Tories may not reverse hospital closures if elected

PUBLISHED: 17:17 17 June 2009 | UPDATED: 09:24 12 August 2010

CONSERVATIVES have been accused of milking a hospital campaign for votes after a shadow health minister has admitted that a

CONSERVATIVES have been accused of milking a hospital campaign for votes after a shadow health minister has admitted that a Tory government may not halt health service closures.

Shadow health minister Mike Penning has warned that health cuts in the area - including the closure of Queen Mary's Hospital A&E in Sidcup (QMS) - may have progressed "too far" to reverse them even if they win the next general election.

But campaigners accused the Conservatives, who came out in support of the Times campaign to save services, of "false pretence".

Mr Penning told the Times: "These changes are taking place very quickly and I am concerned they will have progressed too far for a new government to stop them which is one reason we need a general election as soon as possible.

"Any closures that do take place must be clinically driven and therefore the Conservative Party would impose a moratorium in these cases."

Many Tories, including London Mayor Boris Johnson, Assembly member James Cleverly and Bexleyheath and Crayford MP David Evennett, pledged their support for the Times campaign against the plans.

Tory-led Bexley council referred the decision by Joint Committee of Primary Care Trusts to the Independent Reconfiguration Panel and former Tory MP Derek Conway presented our petition, with thousands of residents' signatures calling for a stop to the plans, to 10 Downing Street.

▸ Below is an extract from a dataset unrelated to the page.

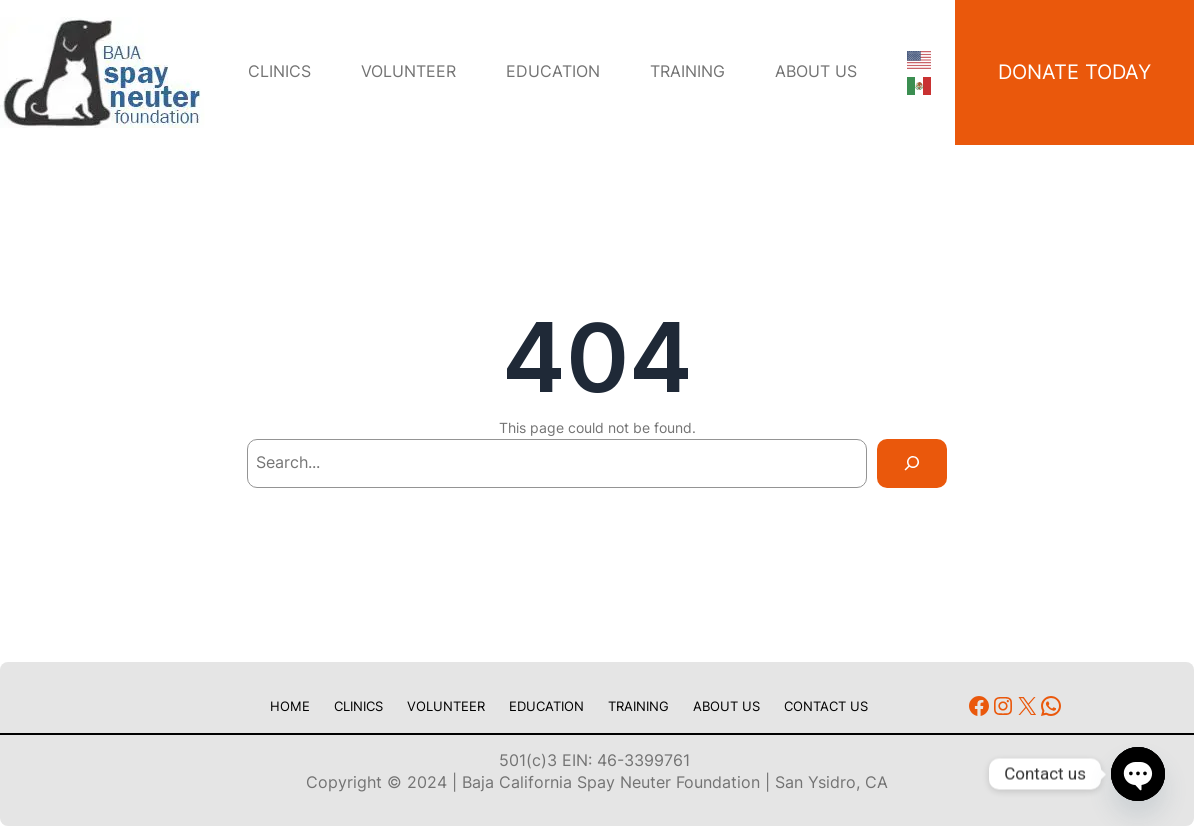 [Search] (912, 463)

Policy expert Dr John Lister from campaign group London Health Emergency said: "It is just false pretence. It appears they were just happy to milk it for a few votes. It is not promising for the residents of Bexley. The Tories have said they are going to exempt health cuts if they get into power, so one would think they would stop those which are the most irrational, like those in Bexley."

Under plans by A Picture of Health (APOH), A&E and inpatient paediatric cases will no longer take place at QMS and instead dealt with by Princess Royal University Hospital, Farnborough, or Queen Elizabeth Hospital in Woolwich.

Bexley Conservative councillor Sharon Massey said: "The moratorium policy is one the Tories have had for years, even before A Picture of Health. It is not until we are in power that we can have a look at the books. We can't make empty promises - promising one thing and then not being able to provide."

Labour party member and former chairman of the Patients Forum at QMS Charles Brooker, 78, said: "I don't think the Tories should reverse the changes. One of the things we have suffered from is one party getting into power and undoing what the other one has done, which is harmful.

"The NHS has had a problem when politicians start getting involved in running services and that has been the fault of both main parties.

"The problem with QMS is that it was too small. I know the changes aren't popular, but the great thing is that we are keeping QMS open and it is now part of a big health organisation."